Leviatán es una extensión de la pesadilla que la guerra inculca en los individuos. Y de cómo ese monstruo despierta tiempo después para reclamar su lugar, como lo haría el monstruo de la escritura en la vida del propio Auster. Si toda escritura es autobiográfica, para Auster el acto de narrar sería por completo metafórico. Este recurso convertiría al autor en un maestro del misterio entendido como la materia que anima la escritura. Decir que se basó en su propia vida para crear sus ficciones es quedarse en la superficie. Aunque sus novelas estén salpicadas de referencias personales.

El misterio, que no la literatura de misterio, fue un ingrediente que alimentó el arte de Auster. Qué otra cosa es el azar sino el misterio que se oculta detrás de los acontecimientos. Auster lo domesticó y lo puso al servicio de las tramas. No es que volviera explicable lo inexplicable, lo utilizó para construir un universo personal hasta entonces inédito en la literatura. Lectores de literatura “seria”, que jamás se habían acercado a la novela negra, ni siquiera en su corriente más metafísica, devoraron las obras de Auster con la misma intensidad con que se leía a los clásicos.

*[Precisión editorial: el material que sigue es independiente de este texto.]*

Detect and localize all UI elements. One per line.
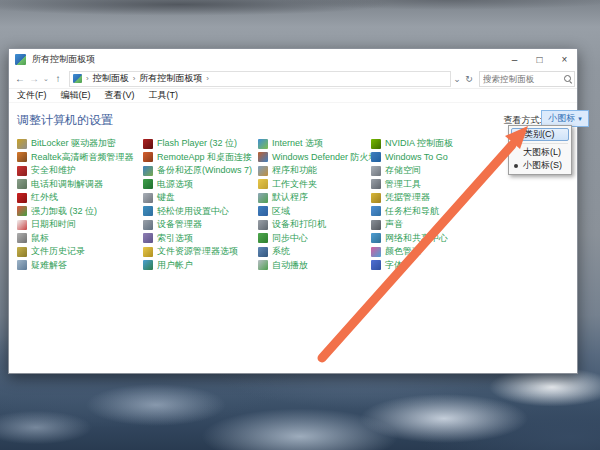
breadcrumb-control-panel[interactable]: 控制面板: [93, 72, 129, 85]
breadcrumb-separator: ›: [133, 74, 136, 83]
remoteapp-icon: [143, 152, 153, 162]
control-panel-item[interactable]: 文件历史记录: [17, 245, 134, 259]
control-panel-item[interactable]: 默认程序: [258, 191, 378, 205]
control-panel-item[interactable]: 设备和打印机: [258, 218, 378, 232]
minimize-button[interactable]: –: [502, 49, 527, 69]
control-panel-item[interactable]: 自动播放: [258, 259, 378, 273]
view-menu-item[interactable]: 小图标(S): [511, 159, 569, 172]
control-panel-item[interactable]: Realtek高清晰音频管理器: [17, 151, 134, 165]
view-menu-item[interactable]: 大图标(L): [511, 146, 569, 159]
control-panel-item[interactable]: 存储空间: [371, 164, 453, 178]
close-button[interactable]: ×: [552, 49, 577, 69]
item-label: 存储空间: [385, 164, 421, 177]
color-management-icon: [371, 247, 381, 257]
item-label: 鼠标: [31, 232, 49, 245]
control-panel-item[interactable]: Flash Player (32 位): [143, 137, 252, 151]
address-tools: ⌄ ↻: [451, 74, 475, 84]
menu-bar: 文件(F)编辑(E)查看(V)工具(T): [9, 89, 577, 103]
control-panel-item[interactable]: 区域: [258, 205, 378, 219]
control-panel-item[interactable]: 键盘: [143, 191, 252, 205]
control-panel-item[interactable]: 字体: [371, 259, 453, 273]
control-panel-item[interactable]: 设备管理器: [143, 218, 252, 232]
control-panel-item[interactable]: 轻松使用设置中心: [143, 205, 252, 219]
breadcrumb-separator: ›: [206, 74, 209, 83]
control-panel-item[interactable]: 文件资源管理器选项: [143, 245, 252, 259]
menu-item[interactable]: 编辑(E): [61, 89, 91, 102]
control-panel-item[interactable]: 鼠标: [17, 232, 134, 246]
menu-item[interactable]: 查看(V): [105, 89, 135, 102]
up-icon[interactable]: ↑: [51, 73, 65, 84]
item-label: BitLocker 驱动器加密: [31, 137, 116, 150]
menu-item[interactable]: 文件(F): [17, 89, 47, 102]
control-panel-item[interactable]: 日期和时间: [17, 218, 134, 232]
refresh-icon[interactable]: ↻: [463, 74, 475, 84]
control-panel-item[interactable]: 电源选项: [143, 178, 252, 192]
maximize-button[interactable]: □: [527, 49, 552, 69]
menu-item[interactable]: 工具(T): [149, 89, 179, 102]
control-panel-item[interactable]: 备份和还原(Windows 7): [143, 164, 252, 178]
forward-icon[interactable]: →: [27, 73, 41, 84]
work-folders-icon: [258, 179, 268, 189]
control-panel-item[interactable]: 系统: [258, 245, 378, 259]
item-label: 凭据管理器: [385, 191, 430, 204]
item-label: 工作文件夹: [272, 178, 317, 191]
indexing-options-icon: [143, 233, 153, 243]
breadcrumb-separator: ›: [86, 74, 89, 83]
item-label: 网络和共享中心: [385, 232, 448, 245]
control-panel-item[interactable]: 疑难解答: [17, 259, 134, 273]
search-icon[interactable]: [562, 73, 574, 85]
autoplay-icon: [258, 260, 268, 270]
item-label: 设备和打印机: [272, 218, 326, 231]
control-panel-item[interactable]: 颜色管理: [371, 245, 453, 259]
control-panel-item[interactable]: 索引选项: [143, 232, 252, 246]
control-panel-item[interactable]: 网络和共享中心: [371, 232, 453, 246]
selected-radio-icon: [514, 164, 518, 168]
control-panel-item[interactable]: 凭据管理器: [371, 191, 453, 205]
control-panel-item[interactable]: NVIDIA 控制面板: [371, 137, 453, 151]
item-label: 备份和还原(Windows 7): [157, 164, 252, 177]
control-panel-item[interactable]: BitLocker 驱动器加密: [17, 137, 134, 151]
control-panel-window: 所有控制面板项 – □ × ← → ⌄ ↑ › 控制面板 › 所有控制面板项 ›…: [8, 48, 578, 374]
caption-buttons: – □ ×: [502, 49, 577, 69]
mouse-icon: [17, 233, 27, 243]
backup-restore-icon: [143, 166, 153, 176]
recent-pages-icon[interactable]: ⌄: [41, 75, 51, 83]
control-panel-item[interactable]: 用户帐户: [143, 259, 252, 273]
view-menu-item[interactable]: 类别(C): [511, 128, 569, 141]
items-column: BitLocker 驱动器加密Realtek高清晰音频管理器安全和维护电话和调制…: [17, 137, 134, 272]
item-label: 设备管理器: [157, 218, 202, 231]
fonts-icon: [371, 260, 381, 270]
item-label: Flash Player (32 位): [157, 137, 237, 150]
keyboard-icon: [143, 193, 153, 203]
control-panel-item[interactable]: 声音: [371, 218, 453, 232]
control-panel-item[interactable]: Windows To Go: [371, 151, 453, 165]
control-panel-item[interactable]: 程序和功能: [258, 164, 378, 178]
item-label: Windows To Go: [385, 152, 448, 162]
search-input[interactable]: [480, 74, 562, 84]
control-panel-item[interactable]: RemoteApp 和桌面连接: [143, 151, 252, 165]
sound-icon: [371, 220, 381, 230]
control-panel-item[interactable]: Internet 选项: [258, 137, 378, 151]
item-label: RemoteApp 和桌面连接: [157, 151, 252, 164]
control-panel-item[interactable]: Windows Defender 防火墙: [258, 151, 378, 165]
address-box[interactable]: › 控制面板 › 所有控制面板项 ›: [69, 71, 451, 87]
breadcrumb-all-items[interactable]: 所有控制面板项: [139, 72, 202, 85]
address-dropdown-icon[interactable]: ⌄: [451, 74, 463, 84]
control-panel-item[interactable]: 管理工具: [371, 178, 453, 192]
search-box[interactable]: [479, 71, 575, 87]
power-options-icon: [143, 179, 153, 189]
item-label: 声音: [385, 218, 403, 231]
control-panel-item[interactable]: 红外线: [17, 191, 134, 205]
control-panel-item[interactable]: 工作文件夹: [258, 178, 378, 192]
item-label: 自动播放: [272, 259, 308, 272]
control-panel-item[interactable]: 同步中心: [258, 232, 378, 246]
control-panel-item[interactable]: 任务栏和导航: [371, 205, 453, 219]
control-panel-item[interactable]: 安全和维护: [17, 164, 134, 178]
item-label: 疑难解答: [31, 259, 67, 272]
storage-spaces-icon: [371, 166, 381, 176]
control-panel-item[interactable]: 强力卸载 (32 位): [17, 205, 134, 219]
title-bar[interactable]: 所有控制面板项 – □ ×: [9, 49, 577, 69]
back-icon[interactable]: ←: [13, 73, 27, 84]
control-panel-item[interactable]: 电话和调制解调器: [17, 178, 134, 192]
view-by-dropdown-menu: 类别(C)大图标(L)小图标(S): [508, 125, 572, 175]
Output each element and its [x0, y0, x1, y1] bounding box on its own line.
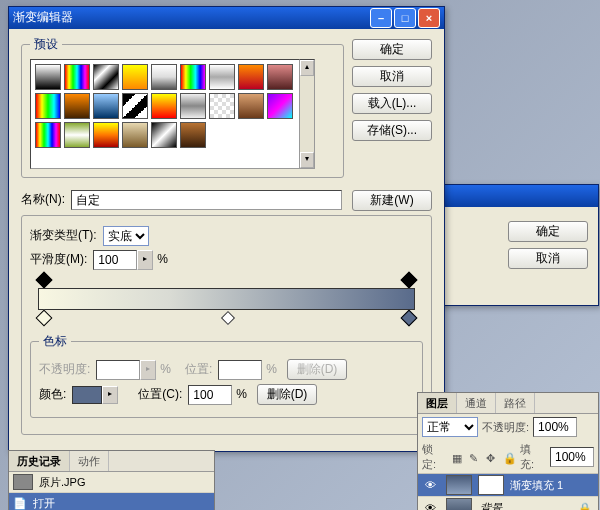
- opacity-label: 不透明度:: [39, 362, 90, 378]
- gradient-editor-titlebar[interactable]: 渐变编辑器 – □ ×: [9, 7, 444, 29]
- color-stop-right[interactable]: [401, 309, 418, 326]
- opacity-stop-track[interactable]: [38, 274, 415, 288]
- type-label: 渐变类型(T):: [30, 228, 97, 244]
- window-title: 渐变编辑器: [13, 10, 368, 26]
- scroll-down-icon[interactable]: ▾: [300, 152, 314, 168]
- maximize-button[interactable]: □: [394, 8, 416, 28]
- layer-row-background[interactable]: 👁 背景 🔒: [418, 497, 598, 510]
- preset-swatch[interactable]: [122, 93, 148, 119]
- preset-grid[interactable]: [30, 59, 300, 169]
- blend-mode-select[interactable]: 正常: [422, 417, 478, 437]
- layer-mask-thumb-icon: [478, 475, 504, 495]
- minimize-button[interactable]: –: [370, 8, 392, 28]
- smoothness-label: 平滑度(M):: [30, 252, 87, 268]
- fill-label: 填充:: [520, 442, 545, 471]
- name-input[interactable]: [71, 190, 342, 210]
- tab-paths[interactable]: 路径: [496, 393, 535, 413]
- visibility-icon[interactable]: 👁: [422, 500, 438, 510]
- preset-scrollbar[interactable]: ▴ ▾: [300, 59, 315, 169]
- lock-transparency-icon[interactable]: ▦: [452, 451, 464, 463]
- preset-swatch[interactable]: [238, 93, 264, 119]
- dialog2-cancel-button[interactable]: 取消: [508, 248, 588, 269]
- delete-opacity-stop-button: 删除(D): [287, 359, 347, 380]
- position2-input[interactable]: [188, 385, 232, 405]
- color-swatch[interactable]: [72, 386, 102, 404]
- preset-swatch[interactable]: [122, 64, 148, 90]
- preset-swatch[interactable]: [35, 64, 61, 90]
- presets-fieldset: 预设 ▴ ▾: [21, 37, 344, 178]
- preset-swatch[interactable]: [35, 122, 61, 148]
- tab-actions[interactable]: 动作: [70, 451, 109, 471]
- lock-position-icon[interactable]: ✥: [486, 451, 498, 463]
- opacity-stop-left[interactable]: [36, 271, 53, 288]
- preset-swatch[interactable]: [93, 64, 119, 90]
- save-button[interactable]: 存储(S)...: [352, 120, 432, 141]
- preset-swatch[interactable]: [64, 64, 90, 90]
- stops-fieldset: 色标 不透明度: ▸ % 位置: % 删除(D) 颜色: ▸ 位置(C): %: [30, 334, 423, 419]
- dropdown-icon: ▸: [140, 360, 156, 380]
- midpoint-handle[interactable]: [221, 311, 235, 325]
- layer-name: 背景: [480, 501, 502, 510]
- preset-swatch[interactable]: [267, 64, 293, 90]
- stops-legend: 色标: [39, 334, 71, 350]
- layer-name: 渐变填充 1: [510, 478, 563, 492]
- cancel-button[interactable]: 取消: [352, 66, 432, 87]
- type-select[interactable]: 实底: [103, 226, 149, 246]
- preset-swatch[interactable]: [151, 93, 177, 119]
- history-tabs: 历史记录 动作: [9, 451, 214, 472]
- close-button[interactable]: ×: [418, 8, 440, 28]
- new-button[interactable]: 新建(W): [352, 190, 432, 211]
- preset-swatch[interactable]: [151, 64, 177, 90]
- lock-all-icon[interactable]: 🔒: [503, 451, 515, 463]
- preset-swatch[interactable]: [64, 93, 90, 119]
- preset-swatch[interactable]: [93, 93, 119, 119]
- opacity-stop-right[interactable]: [401, 271, 418, 288]
- color-label: 颜色:: [39, 387, 66, 403]
- gradient-bar[interactable]: [38, 288, 415, 310]
- load-button[interactable]: 载入(L)...: [352, 93, 432, 114]
- scroll-up-icon[interactable]: ▴: [300, 60, 314, 76]
- lock-icon: 🔒: [578, 501, 592, 510]
- dropdown-icon[interactable]: ▸: [137, 250, 153, 270]
- tab-layers[interactable]: 图层: [418, 393, 457, 413]
- gradient-editor-window: 渐变编辑器 – □ × 预设 ▴ ▾ 确定 取消 载入(L)... 存储(S).…: [8, 6, 445, 452]
- color-dropdown-icon[interactable]: ▸: [102, 386, 118, 404]
- color-stop-track[interactable]: [38, 310, 415, 324]
- preset-swatch[interactable]: [93, 122, 119, 148]
- fill-input[interactable]: [550, 447, 594, 467]
- smoothness-input[interactable]: [93, 250, 137, 270]
- delete-color-stop-button[interactable]: 删除(D): [257, 384, 317, 405]
- preset-swatch[interactable]: [209, 64, 235, 90]
- history-step-open[interactable]: 📄 打开: [9, 493, 214, 510]
- ok-button[interactable]: 确定: [352, 39, 432, 60]
- tab-history[interactable]: 历史记录: [9, 451, 70, 471]
- preset-swatch[interactable]: [151, 122, 177, 148]
- preset-swatch[interactable]: [180, 64, 206, 90]
- layer-thumb-icon: [446, 475, 472, 495]
- preset-swatch[interactable]: [267, 93, 293, 119]
- percent-label: %: [157, 252, 168, 268]
- layers-panel: 图层 通道 路径 正常 不透明度: 锁定: ▦ ✎ ✥ 🔒 填充: 👁 渐变填充…: [417, 392, 599, 510]
- history-step-label: 打开: [33, 496, 55, 510]
- opacity-input: [96, 360, 140, 380]
- position2-label: 位置(C):: [138, 387, 182, 403]
- presets-legend: 预设: [30, 37, 62, 53]
- visibility-icon[interactable]: 👁: [422, 477, 438, 493]
- preset-swatch[interactable]: [180, 93, 206, 119]
- lock-paint-icon[interactable]: ✎: [469, 451, 481, 463]
- preset-swatch[interactable]: [238, 64, 264, 90]
- layer-opacity-input[interactable]: [533, 417, 577, 437]
- history-root-item[interactable]: 原片.JPG: [9, 472, 214, 493]
- preset-swatch[interactable]: [209, 93, 235, 119]
- preset-swatch[interactable]: [180, 122, 206, 148]
- layer-row-gradient-fill[interactable]: 👁 渐变填充 1: [418, 474, 598, 497]
- preset-swatch[interactable]: [35, 93, 61, 119]
- layer-thumb-icon: [446, 498, 472, 510]
- dialog2-ok-button[interactable]: 确定: [508, 221, 588, 242]
- preset-swatch[interactable]: [122, 122, 148, 148]
- position-label: 位置:: [185, 362, 212, 378]
- preset-swatch[interactable]: [64, 122, 90, 148]
- layer-opacity-label: 不透明度:: [482, 420, 529, 434]
- color-stop-left[interactable]: [36, 309, 53, 326]
- tab-channels[interactable]: 通道: [457, 393, 496, 413]
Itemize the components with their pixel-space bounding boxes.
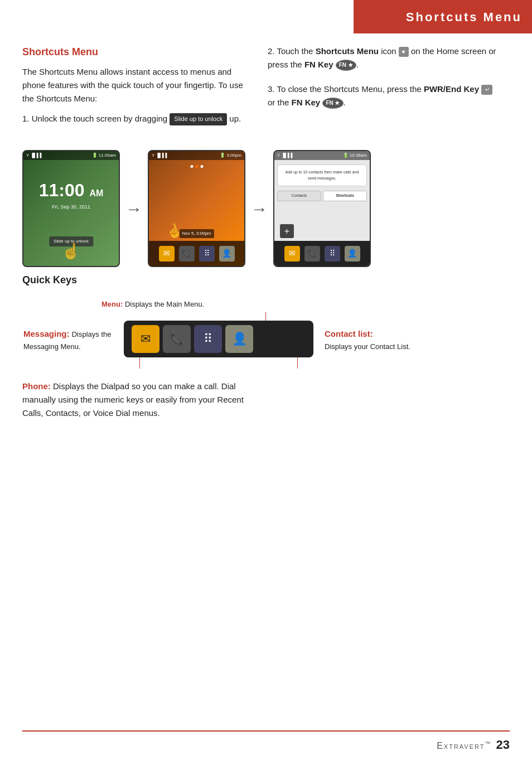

El placer de leer a Auster en los noventa se volvió adictivo. El misterio detrás de Mr. Vértigo confirmó a Auster como un autor con una capacidad de fabulación única. El argumento de este libro lo reveló como el dueño de una imaginación perteneciente a otra época. En el 97 llegó a la mesa de novedades en español La trilogía de Nueva York, otra de las obras de Auster que merecen el título de La Gran Novela Norteamericana. Reunida en tres libros, produjo por fin la hecatombe responsable de que admiremos a Auster como lo hacemos ahora. Quizá no lo recordemos, pero fue una de las lecturas luminosas del fin de milenio.

Se produjo un fenómeno extraño, a pesar de haber sido publicada originalmente durante la década de los ochenta, La trilogía de Nueva York describía a la perfección la realidad que vivíamos. Sin la información de la página legal, nadie habría sospechado que era un libro con unos años a cuestas. Parecía escrito en ese mismo momento. Y ese efecto escapa a la atemporalidad inherente a algunas obras. La trilogía de Nueva York es la novela más adelantada a su época de la segunda mitad del siglo xx. Se enquistó en el panorama con la facilidad con la que sólo lo hacen los clásicos.

LA VIDA DE AUSTER no estuvo exenta de desgracias. Como les ocurrió a otros titanes, el éxito finalmente vino acompañado de tragedia.

Su preocupación por los aspectos de la paternidad, tan presente en su obra, cobró forma en la realidad con la muerte de su nieta. Pero esta vez la figura del padre era la de su hijo. Un yonqui que dejó al alcance de su hija unos gramos de heroína. La pequeña se los llevó a la boca y tuvo una muerte accidental. Aquejado por el dolor, meses después el hijo se suicidó. Como una broma cruel de la realidad, lo que ocurría parecía la trama de una de sus novelas. Una que nunca se atrevió a contar. Como tampoco abordó su enfermedad en la ficción. Auster fue diagnosticado con cáncer. Y contrario a la moda imperante de escribir al respecto, optó por guardar silencio.

Para Auster, tanto las alegrías como las desdichas eran un asunto que nunca externaba. Cuando le preguntaron qué se sentía ser un rockstar de las letras, respondió que nada como cambiarle los pañales a su hija para tener los pies en la tierra.

En el 99 Auster publicó Tombuctú. La hermosa historia de un perro hablando en primera persona. Cerraba así una etapa gloriosa. Ese mismo año se publicó una obra que volaría en pedazos muchas de las nociones que se tenían hasta entonces de la literatura: La broma infinita. Le tocaba a Foster Wallace y a los miembros de su generación reclamar la corona que Auster había ostentado por más de una década. Su lugar como uno de los imprescindibles ya lo tenía asegurado.

Vendría otro Auster. Uno ambicioso, que emprendió labores titánicas como la ambiciosa 4 3 2 1.

Perdió la batalla contra el cáncer a los 77 años. Dejando, como dijo el crítico Eduardo Lago, un silencio devastador.